The prolific US blogging editor who writes anonymously at Editorial Ass makes a valuable point: the biggest chain around the necks of book publishers, is that almost all bookshops operate on sale or return.
This leads to bizarre accounting practices and business difficulties for publishers. It means, for instance, that an author can get a negative royalty statement, because the publisher has had more returns than books sold (and it has to pay the bookshops back for those returned books). Thankfully the author isn't expected to pay back negative royalties, but it's still quite a blow to the ego.
Many publishers now hold back a portion of a book's earnings to cover the initial returns before handing these over as royalties - again, more accounting confusion.

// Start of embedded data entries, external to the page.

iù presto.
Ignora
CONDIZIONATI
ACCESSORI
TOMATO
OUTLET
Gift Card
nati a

The blog mentioned above reckons sale or return is why some publishers seem to be in financial difficulties despite sales holding up - because booksellers did a much larger than usual return of books to be able to stock up with shiny new stuff for Christmas.

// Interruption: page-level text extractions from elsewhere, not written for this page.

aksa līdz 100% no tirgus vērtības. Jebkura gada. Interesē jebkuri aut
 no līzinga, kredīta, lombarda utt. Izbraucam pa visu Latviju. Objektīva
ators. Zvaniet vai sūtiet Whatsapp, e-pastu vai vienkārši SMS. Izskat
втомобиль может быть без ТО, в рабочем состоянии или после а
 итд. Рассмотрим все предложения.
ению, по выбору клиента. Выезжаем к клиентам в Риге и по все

Bookshops argue that sale or return is essential - without it, they say, they wouldn't be able to take a risk on new writers. But to be honest the chains don't take many risks anyway, and it's a system that makes the whole accounting system much more complicated, and can endanger publishers' business survival.
Should it be scrapped? To an extent it's academic. Publishers can't see a way out of it, because anyone who dropped it would be ignored by the booksellers, and they aren't able to act in unison (even though they seem to be able to do this over age banding, an issue I'll come onto another time). It probably won't change any time soon.